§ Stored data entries
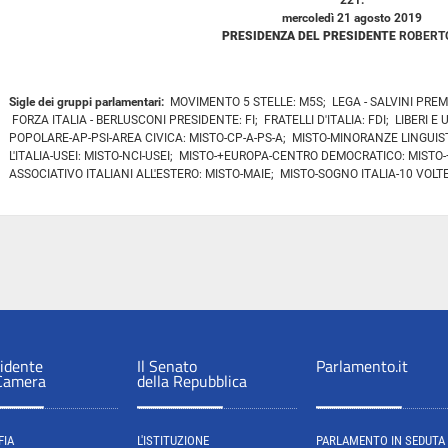
221.
mercoledì 21 agosto 2019
PRESIDENZA DEL PRESIDENTE
ROBERTO
Sigle dei gruppi parlamentari:
MOVIMENTO 5 STELLE: M5S; LEGA - SALVINI PREM
FORZA ITALIA - BERLUSCONI PRESIDENTE: FI; FRATELLI D'ITALIA: FDI; LIBERI E
POPOLARE-AP-PSI-AREA CIVICA: MISTO-CP-A-PS-A; MISTO-MINORANZE LINGUIST
L'ITALIA-USEI: MISTO-NCI-USEI; MISTO-+EUROPA-CENTRO DEMOCRATICO: MISTO
ASSOCIATIVO ITALIANI ALL'ESTERO: MISTO-MAIE; MISTO-SOGNO ITALIA-10 VOLTE
sidente
Il Senato
Parlamento.it
 Camera
della Repubblica
FIA
L'ISTITUZIONE
PARLAMENTO IN SEDUTA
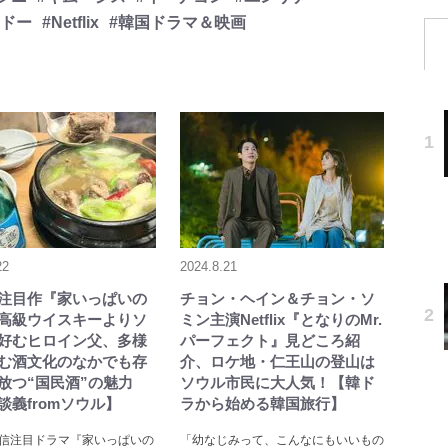
ンドー
#Netflix
#韓国ドラマ＆映画
22
2024.8.21
lix注目作『家いっぱいの
チョン・ヘイン＆チョン・ソ
高級ウイスキーよりソ
ミン主演Netflix『となりのMr.
好むヒロイン父、多様
パーフェクト』見どころ紹
む酒文化のなかでも存
介、ロケ地・仁王山の登山は
放つ“国民酒”の魅力
ソウル市民に大人気！【韓ド
談義fromソウル】
ラから始める韓国旅行】
lix配信注目ドラマ『家いっぱいの
「幼なじみって、こんなにもいいもの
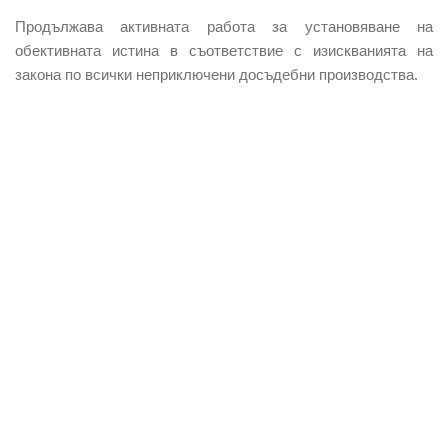
Продължава активната работа за установяване на
обективната истина в съответствие с изискванията на
закона по всички неприключени досъдебни производства.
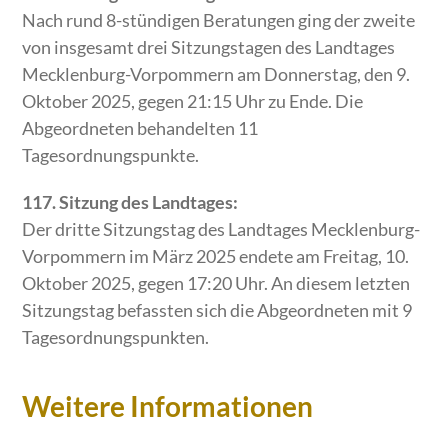
Nach rund 8-stündigen Beratungen ging der zweite
von insgesamt drei Sitzungstagen des Landtages
Mecklenburg-Vorpommern am Donnerstag, den 9.
Oktober 2025, gegen 21:15 Uhr zu Ende. Die
Abgeordneten behandelten 11
Tagesordnungspunkte.
117. Sitzung des Landtages:
Der dritte Sitzungstag des Landtages Mecklenburg-
Vorpommern im März 2025 endete am Freitag, 10.
Oktober 2025, gegen 17:20 Uhr. An diesem letzten
Sitzungstag befassten sich die Abgeordneten mit 9
Tagesordnungspunkten.
Weitere Informationen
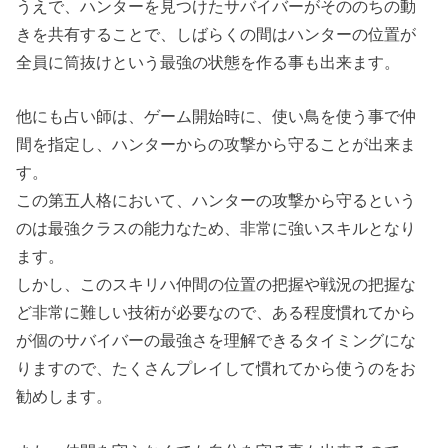
うえで、ハンターを見つけたサバイバーがそののちの動
きを共有することで、しばらくの間はハンターの位置が
全員に筒抜けという最強の状態を作る事も出来ます。
他にも占い師は、ゲーム開始時に、使い鳥を使う事で仲
間を指定し、ハンターからの攻撃から守ることが出来ま
す。
この第五人格において、ハンターの攻撃から守るという
のは最強クラスの能力なため、非常に強いスキルとなり
ます。
しかし、このスキリハ仲間の位置の把握や戦況の把握な
ど非常に難しい技術が必要なので、ある程度慣れてから
が個のサバイバーの最強さを理解できるタイミングにな
りますので、たくさんプレイして慣れてから使うのをお
勧めします。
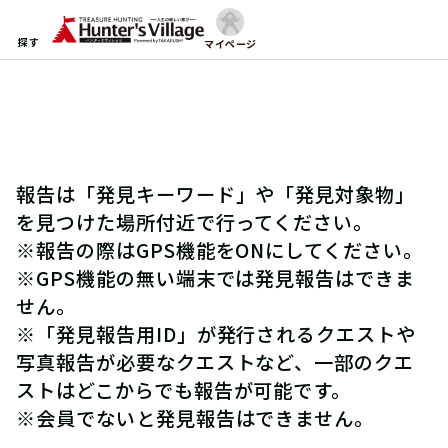
探す
マイページ
報告は「発見キーワード」や「発見対象物」
を見つけた場所付近で行ってください。
※報告の際はGPS機能をONにしてください。
※GPS機能の無い端末では発見報告はできま
せん。
※「発見報告用ID」が発行されるクエストや
写真報告が必要なクエストなど、一部のクエ
ストはどこからでも報告が可能です。
※会員でないと発見報告はできません。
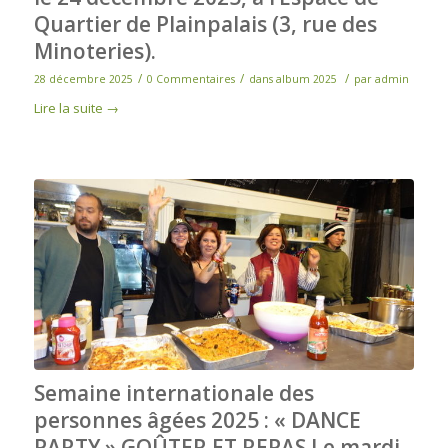
Quartier de Plainpalais (3, rue des
Minoteries).
/
/
/
28 décembre 2025
0 Commentaires
dans
album 2025
par
admin
Lire la suite
→
Semaine internationale des
personnes âgées 2025 : « DANCE
PARTY » GOÛTER ET REPAS Le mardi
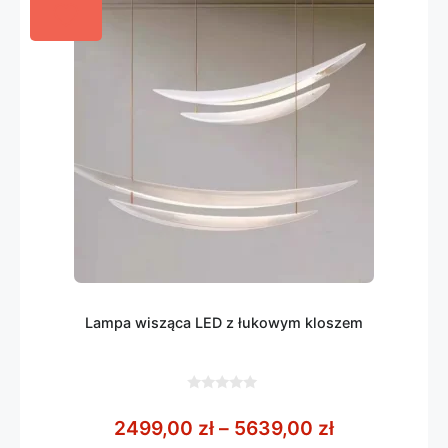
Lampa wisząca LED z łukowym kloszem
0
z
Zakres cen:
2499,00
zł
–
5639,00
zł
5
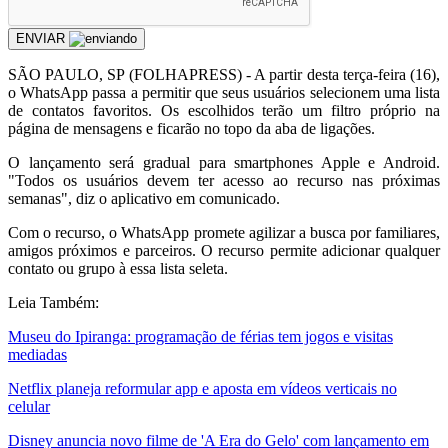
ENVIAR
S
ÃO PAULO, SP (FOLHAPRESS) - A partir desta terça-feira (16),
o WhatsApp passa a permitir que seus usuários selecionem uma lista
de contatos favoritos. Os escolhidos terão um filtro próprio na
página de mensagens e ficarão no topo da aba de ligações.
O lançamento será gradual para smartphones Apple e Android.
"Todos os usuários devem ter acesso ao recurso nas próximas
semanas", diz o aplicativo em comunicado.
Com o recurso, o WhatsApp promete agilizar a busca por familiares,
amigos próximos e parceiros. O recurso permite adicionar qualquer
contato ou grupo à essa lista seleta.
Leia Também:
Museu do Ipiranga: programação de férias tem jogos e visitas
mediadas
Netflix planeja reformular app e aposta em vídeos verticais no
celular
Disney anuncia novo filme de 'A Era do Gelo' com lançamento em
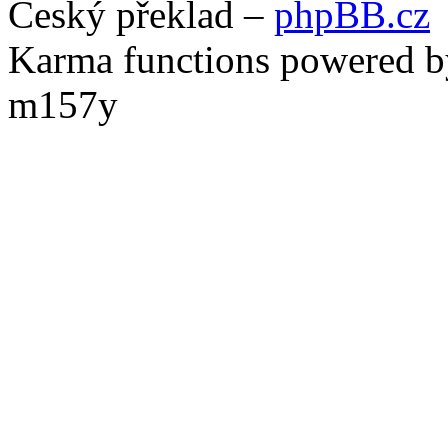
Český překlad –
phpBB.cz
Karma functions powered
m157y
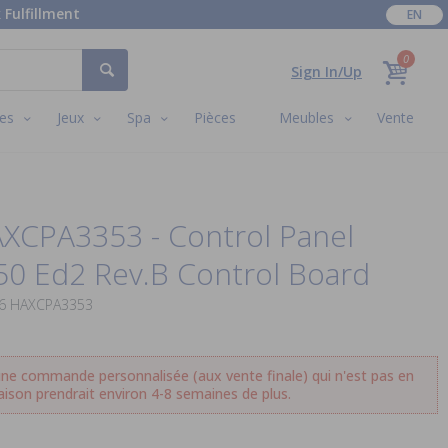
 Fulfillment
EN
0
Sign In/Up
es
Jeux
Spa
Pièces
Meubles
Vente
XCPA3353 - Control Panel
50 Ed2 Rev.B Control Board
26 HAXCPA3353
ne commande personnalisée (aux vente finale) qui n'est pas en
aison prendrait environ 4-8 semaines de plus.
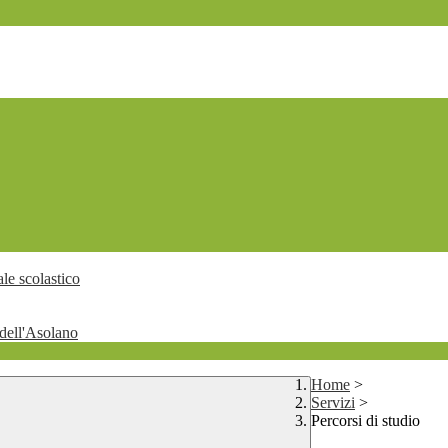
le scolastico
dell'Asolano
Home
>
Servizi
>
Percorsi di studio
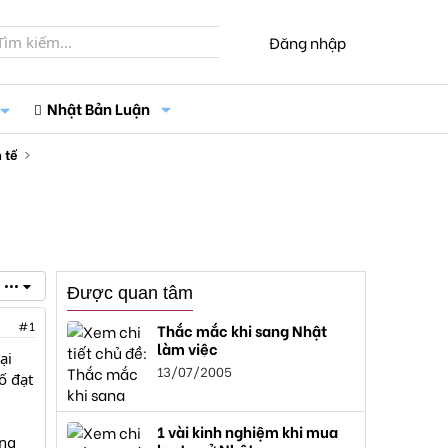
Đăng nhập
Nhật Bản Luận
 tế
•••
Được quan tâm
#1
Thắc mắc khi sang Nhật
làm việc
ại
13/07/2005
ố đạt
1 vài kinh nghiệm khi mua
ơng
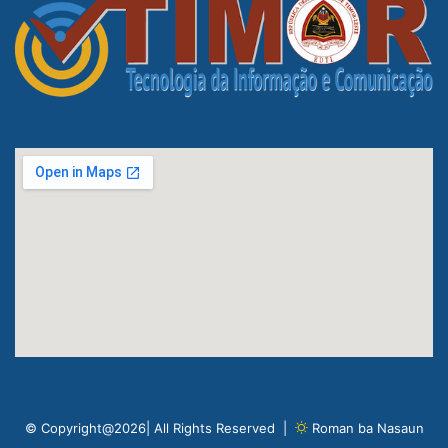
© Copyright@2026| All Rights Reserved |
Roman ba Nasaun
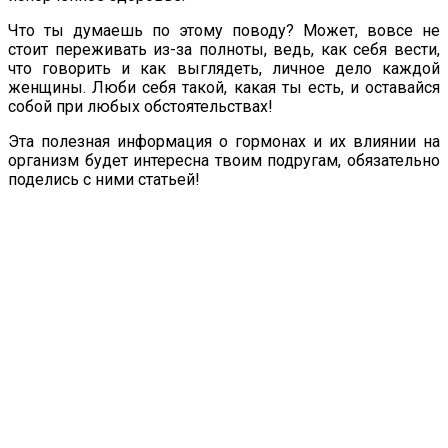
Что ты думаешь по этому поводу? Может, вовсе не
стоит переживать из-за полноты, ведь, как себя вести,
что говорить и как выглядеть, личное дело каждой
женщины. Люби себя такой, какая ты есть, и оставайся
собой при любых обстоятельствах!
Эта полезная информация о гормонах и их влиянии на
организм будет интересна твоим подругам, обязательно
поделись с ними статьей!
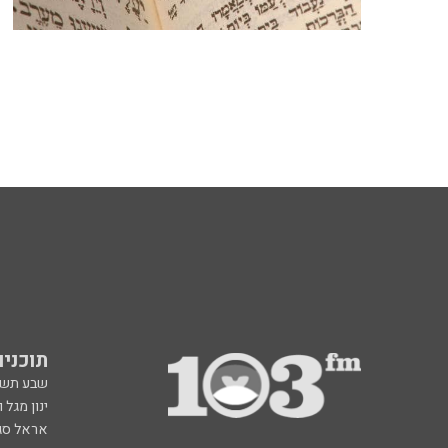
תוכניות fm
שבע תש
ינון מגל 
אראל סג"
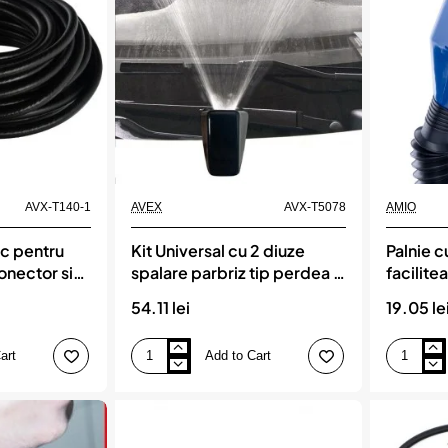
AVX-T140-1
AVEX
AVX-T5078
AMIO
c pentru
Kit Universal cu 2 diuze
Palnie c
nector si
spalare parbriz tip perdea +
facilite
oti, lungime
teu + furtun, lungime 175 cm
sticle, 
54.11 lei
19.05 le
amioanelor
canistre
r
de 20 -
art
Add to Cart
Kit
Palnie
Universal
cu
cu
furtun
2
flexibil
diuze
care
spalare
faciliteaza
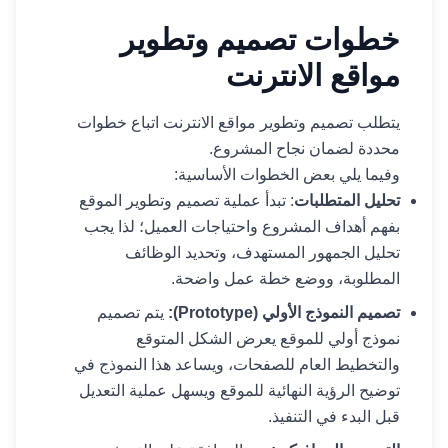
خطوات تصميم وتطوير
مواقع الانترنت
يتطلب تصميم وتطوير مواقع الانترنت اتباع خطوات
محددة لضمان نجاح المشروع.
وفيما يلي بعض الخطوات الأساسية:
تحليل المتطلبات
: تبدأ عملية تصميم وتطوير الموقع
بفهم أهداف المشروع واحتياجات العميل؛ لذا يجب
تحليل الجمهور المستهدف، وتحديد الوظائف
المطلوبة، ووضع خطة عمل واضحة.
تصميم النموذج الأولي (Prototype):
يتم تصميم
نموذج أولي للموقع يعرض الشكل المتوقع
والتخطيط العام للصفحات، ويساعد هذا النموذج في
توضيح الرؤية النهائية للموقع ويسهل عملية التعديل
قبل البدء في التنفيذ.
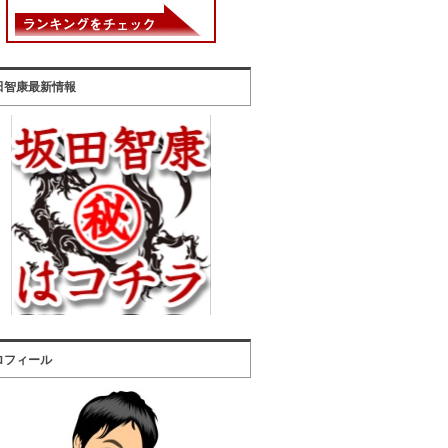
田智康最新情報
ロフィール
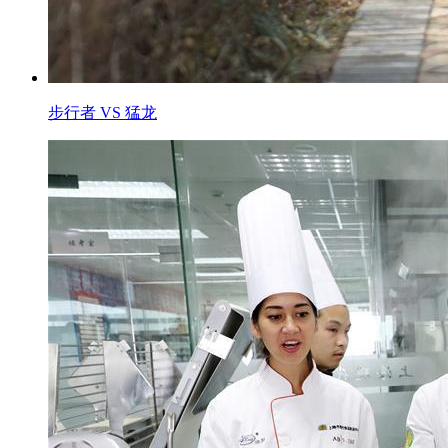
步行者 VS 猛龙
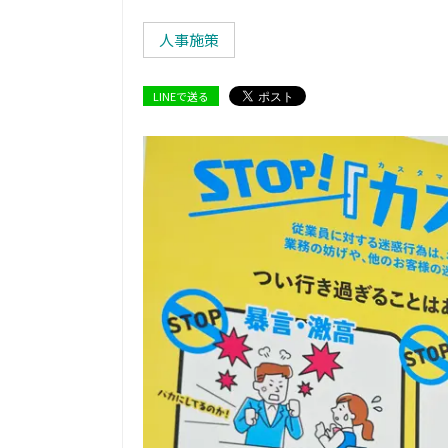
人事施策
LINEで送る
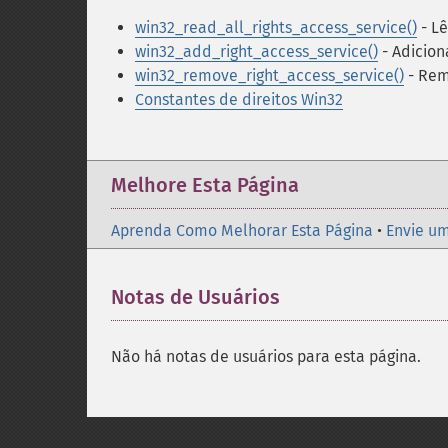
win32_read_all_rights_access_service()
- Lê
win32_add_right_access_service()
- Adicion
win32_remove_right_access_service()
- Rem
Constantes de direitos Win32
Melhore Esta Página
Aprenda Como Melhorar Esta Página
•
Envie um
Notas de Usuários
Não há notas de usuários para esta página.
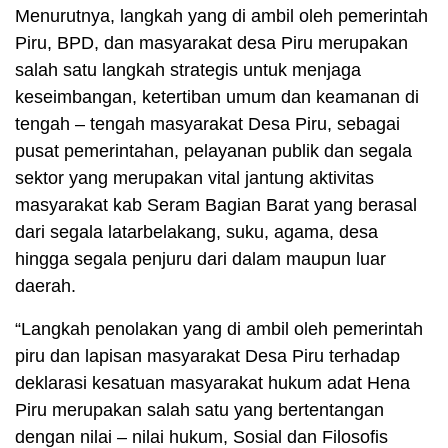
Menurutnya, langkah yang di ambil oleh pemerintah
Piru, BPD, dan masyarakat desa Piru merupakan
salah satu langkah strategis untuk menjaga
keseimbangan, ketertiban umum dan keamanan di
tengah – tengah masyarakat Desa Piru, sebagai
pusat pemerintahan, pelayanan publik dan segala
sektor yang merupakan vital jantung aktivitas
masyarakat kab Seram Bagian Barat yang berasal
dari segala latarbelakang, suku, agama, desa
hingga segala penjuru dari dalam maupun luar
daerah.
“Langkah penolakan yang di ambil oleh pemerintah
piru dan lapisan masyarakat Desa Piru terhadap
deklarasi kesatuan masyarakat hukum adat Hena
Piru merupakan salah satu yang bertentangan
dengan nilai – nilai hukum, Sosial dan Filosofis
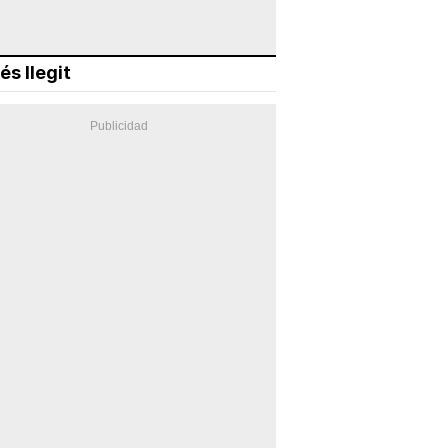
és llegit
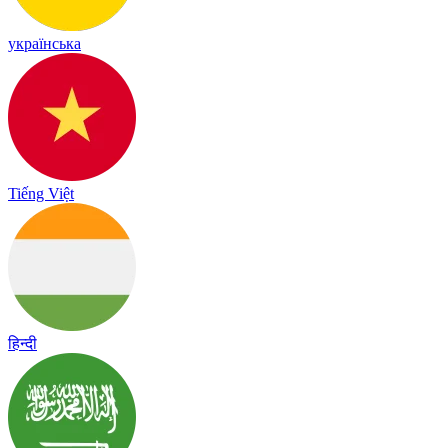
українська
Tiếng Việt
हिन्दी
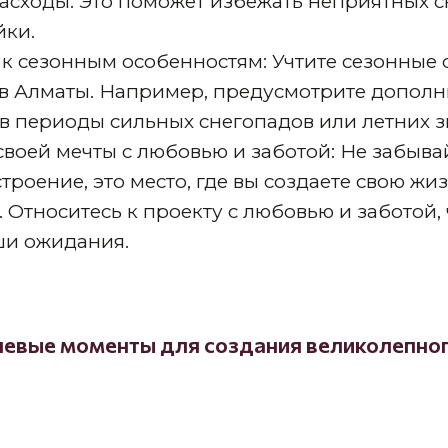
расходы. Это поможет избежать неприятных 
йки.
 к сезонным особенностям: Учтите сезонные
 в Алматы. Например, предусмотрите дополн
 в периоды сильных снегопадов или летних з
своей мечты с любовью и заботой: Не забыва
строение, это место, где вы создаете свою жи
 Относитесь к проекту с любовью и заботой, 
ши ожидания.
евые моменты для создания великолепног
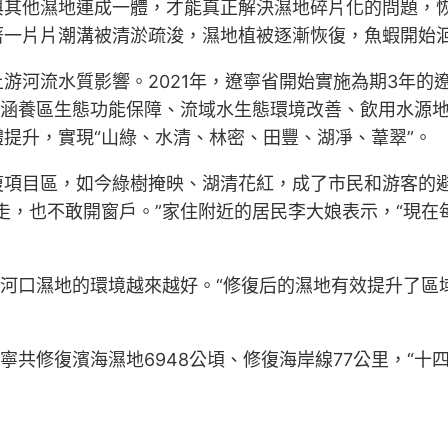
與其他濕地連成一體，才能真正解決濕地碎片化的問題，
著一片片潮溝被清淤疏浚，濕地植被逐漸恢復，魚蝦開始
游河流水質影響。2021年，遼寧省開始實施為期3年的
源涵養區生態功能保障、流域水生態環境改善、飲用水源
提升，實現“山綠、水清、林密、田豐、湖凈、葦翠”。
復項目區，如今綠樹掩映、湖清花紅，成了市民和游客的
走，也不敢開窗戶。”家住附近的居民李大娘表示，“現
遼河口濕地的環境越來越好。“修復后的濕地有效提升了區域
寧共修復濱海濕地6948公頃、修復海岸線77公里，“十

§ TASK DETAILS
Report the lines above that have the word "lungime" in them.

§ SOLUTION TO THIS EXERCISE
oti, lungime
teu + furtun, lungime 175 cm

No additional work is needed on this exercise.